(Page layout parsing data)
.....
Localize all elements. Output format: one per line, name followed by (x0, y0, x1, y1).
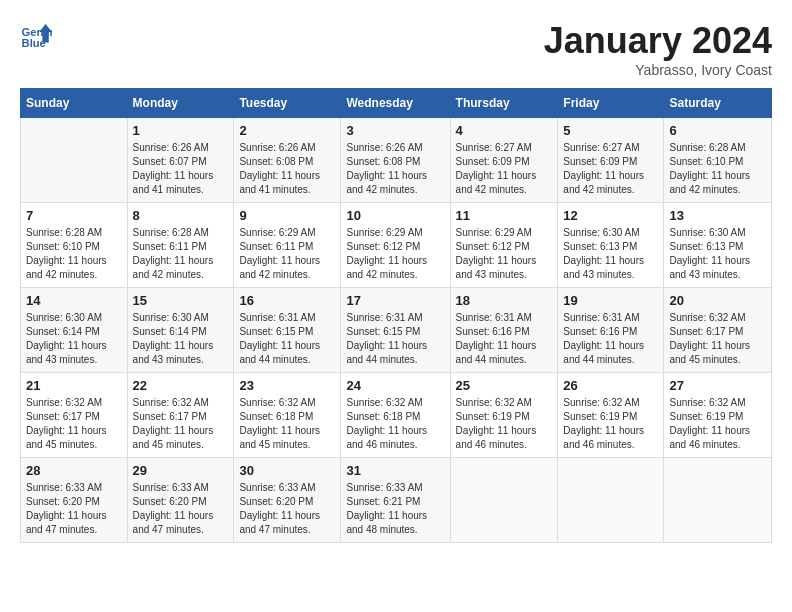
day-number: 24 (346, 378, 444, 393)
calendar-cell: 14Sunrise: 6:30 AMSunset: 6:14 PMDayligh… (21, 288, 128, 373)
day-number: 19 (563, 293, 658, 308)
day-info: Sunrise: 6:32 AMSunset: 6:19 PMDaylight:… (563, 396, 658, 452)
day-number: 7 (26, 208, 122, 223)
day-number: 16 (239, 293, 335, 308)
day-number: 9 (239, 208, 335, 223)
header-thursday: Thursday (450, 89, 558, 118)
calendar-cell: 3Sunrise: 6:26 AMSunset: 6:08 PMDaylight… (341, 118, 450, 203)
title-area: January 2024 Yabrasso, Ivory Coast (544, 20, 772, 78)
logo: General Blue (20, 20, 52, 52)
calendar-cell: 1Sunrise: 6:26 AMSunset: 6:07 PMDaylight… (127, 118, 234, 203)
week-row-4: 21Sunrise: 6:32 AMSunset: 6:17 PMDayligh… (21, 373, 772, 458)
calendar-cell: 20Sunrise: 6:32 AMSunset: 6:17 PMDayligh… (664, 288, 772, 373)
day-number: 28 (26, 463, 122, 478)
day-number: 22 (133, 378, 229, 393)
calendar-cell: 6Sunrise: 6:28 AMSunset: 6:10 PMDaylight… (664, 118, 772, 203)
day-number: 8 (133, 208, 229, 223)
day-number: 23 (239, 378, 335, 393)
day-number: 27 (669, 378, 766, 393)
calendar-cell (664, 458, 772, 543)
calendar-cell: 25Sunrise: 6:32 AMSunset: 6:19 PMDayligh… (450, 373, 558, 458)
week-row-3: 14Sunrise: 6:30 AMSunset: 6:14 PMDayligh… (21, 288, 772, 373)
calendar-cell: 7Sunrise: 6:28 AMSunset: 6:10 PMDaylight… (21, 203, 128, 288)
svg-text:Blue: Blue (22, 37, 46, 49)
calendar-cell: 29Sunrise: 6:33 AMSunset: 6:20 PMDayligh… (127, 458, 234, 543)
day-info: Sunrise: 6:26 AMSunset: 6:08 PMDaylight:… (239, 141, 335, 197)
calendar-cell: 5Sunrise: 6:27 AMSunset: 6:09 PMDaylight… (558, 118, 664, 203)
logo-icon: General Blue (20, 20, 52, 52)
day-info: Sunrise: 6:27 AMSunset: 6:09 PMDaylight:… (456, 141, 553, 197)
day-number: 20 (669, 293, 766, 308)
day-info: Sunrise: 6:32 AMSunset: 6:17 PMDaylight:… (26, 396, 122, 452)
day-number: 21 (26, 378, 122, 393)
day-number: 13 (669, 208, 766, 223)
day-number: 1 (133, 123, 229, 138)
day-info: Sunrise: 6:30 AMSunset: 6:13 PMDaylight:… (563, 226, 658, 282)
day-info: Sunrise: 6:33 AMSunset: 6:20 PMDaylight:… (133, 481, 229, 537)
week-row-1: 1Sunrise: 6:26 AMSunset: 6:07 PMDaylight… (21, 118, 772, 203)
calendar-cell: 19Sunrise: 6:31 AMSunset: 6:16 PMDayligh… (558, 288, 664, 373)
day-info: Sunrise: 6:32 AMSunset: 6:17 PMDaylight:… (669, 311, 766, 367)
calendar-cell: 2Sunrise: 6:26 AMSunset: 6:08 PMDaylight… (234, 118, 341, 203)
day-info: Sunrise: 6:33 AMSunset: 6:20 PMDaylight:… (239, 481, 335, 537)
header-friday: Friday (558, 89, 664, 118)
calendar-cell: 8Sunrise: 6:28 AMSunset: 6:11 PMDaylight… (127, 203, 234, 288)
day-info: Sunrise: 6:32 AMSunset: 6:19 PMDaylight:… (456, 396, 553, 452)
calendar-table: SundayMondayTuesdayWednesdayThursdayFrid… (20, 88, 772, 543)
day-number: 11 (456, 208, 553, 223)
day-info: Sunrise: 6:29 AMSunset: 6:11 PMDaylight:… (239, 226, 335, 282)
header-wednesday: Wednesday (341, 89, 450, 118)
calendar-cell: 28Sunrise: 6:33 AMSunset: 6:20 PMDayligh… (21, 458, 128, 543)
calendar-cell (21, 118, 128, 203)
day-number: 18 (456, 293, 553, 308)
day-info: Sunrise: 6:30 AMSunset: 6:14 PMDaylight:… (26, 311, 122, 367)
calendar-cell: 10Sunrise: 6:29 AMSunset: 6:12 PMDayligh… (341, 203, 450, 288)
week-row-5: 28Sunrise: 6:33 AMSunset: 6:20 PMDayligh… (21, 458, 772, 543)
day-number: 10 (346, 208, 444, 223)
day-number: 17 (346, 293, 444, 308)
day-info: Sunrise: 6:28 AMSunset: 6:10 PMDaylight:… (669, 141, 766, 197)
calendar-cell: 27Sunrise: 6:32 AMSunset: 6:19 PMDayligh… (664, 373, 772, 458)
day-info: Sunrise: 6:29 AMSunset: 6:12 PMDaylight:… (456, 226, 553, 282)
calendar-cell: 21Sunrise: 6:32 AMSunset: 6:17 PMDayligh… (21, 373, 128, 458)
calendar-cell: 15Sunrise: 6:30 AMSunset: 6:14 PMDayligh… (127, 288, 234, 373)
calendar-cell: 13Sunrise: 6:30 AMSunset: 6:13 PMDayligh… (664, 203, 772, 288)
calendar-cell (558, 458, 664, 543)
day-info: Sunrise: 6:30 AMSunset: 6:13 PMDaylight:… (669, 226, 766, 282)
day-number: 29 (133, 463, 229, 478)
calendar-cell: 16Sunrise: 6:31 AMSunset: 6:15 PMDayligh… (234, 288, 341, 373)
calendar-header-row: SundayMondayTuesdayWednesdayThursdayFrid… (21, 89, 772, 118)
day-number: 31 (346, 463, 444, 478)
day-info: Sunrise: 6:31 AMSunset: 6:16 PMDaylight:… (563, 311, 658, 367)
day-info: Sunrise: 6:26 AMSunset: 6:08 PMDaylight:… (346, 141, 444, 197)
day-info: Sunrise: 6:32 AMSunset: 6:18 PMDaylight:… (346, 396, 444, 452)
calendar-cell: 17Sunrise: 6:31 AMSunset: 6:15 PMDayligh… (341, 288, 450, 373)
day-number: 6 (669, 123, 766, 138)
day-info: Sunrise: 6:31 AMSunset: 6:15 PMDaylight:… (346, 311, 444, 367)
day-number: 30 (239, 463, 335, 478)
calendar-cell (450, 458, 558, 543)
day-info: Sunrise: 6:31 AMSunset: 6:16 PMDaylight:… (456, 311, 553, 367)
day-info: Sunrise: 6:31 AMSunset: 6:15 PMDaylight:… (239, 311, 335, 367)
day-number: 15 (133, 293, 229, 308)
calendar-cell: 30Sunrise: 6:33 AMSunset: 6:20 PMDayligh… (234, 458, 341, 543)
header-tuesday: Tuesday (234, 89, 341, 118)
day-number: 5 (563, 123, 658, 138)
header-saturday: Saturday (664, 89, 772, 118)
calendar-cell: 24Sunrise: 6:32 AMSunset: 6:18 PMDayligh… (341, 373, 450, 458)
day-info: Sunrise: 6:26 AMSunset: 6:07 PMDaylight:… (133, 141, 229, 197)
day-number: 14 (26, 293, 122, 308)
calendar-cell: 23Sunrise: 6:32 AMSunset: 6:18 PMDayligh… (234, 373, 341, 458)
day-info: Sunrise: 6:32 AMSunset: 6:19 PMDaylight:… (669, 396, 766, 452)
calendar-cell: 18Sunrise: 6:31 AMSunset: 6:16 PMDayligh… (450, 288, 558, 373)
day-number: 3 (346, 123, 444, 138)
day-number: 2 (239, 123, 335, 138)
page-header: General Blue January 2024 Yabrasso, Ivor… (20, 20, 772, 78)
month-title: January 2024 (544, 20, 772, 62)
day-info: Sunrise: 6:33 AMSunset: 6:21 PMDaylight:… (346, 481, 444, 537)
header-monday: Monday (127, 89, 234, 118)
calendar-cell: 12Sunrise: 6:30 AMSunset: 6:13 PMDayligh… (558, 203, 664, 288)
calendar-cell: 11Sunrise: 6:29 AMSunset: 6:12 PMDayligh… (450, 203, 558, 288)
day-number: 26 (563, 378, 658, 393)
calendar-cell: 9Sunrise: 6:29 AMSunset: 6:11 PMDaylight… (234, 203, 341, 288)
.....
- **TRY IT**:
Write the number of lines in the data above that contain the word "January", and add nothing to it.

- **ANSWER TO THE PROBLEM**:
3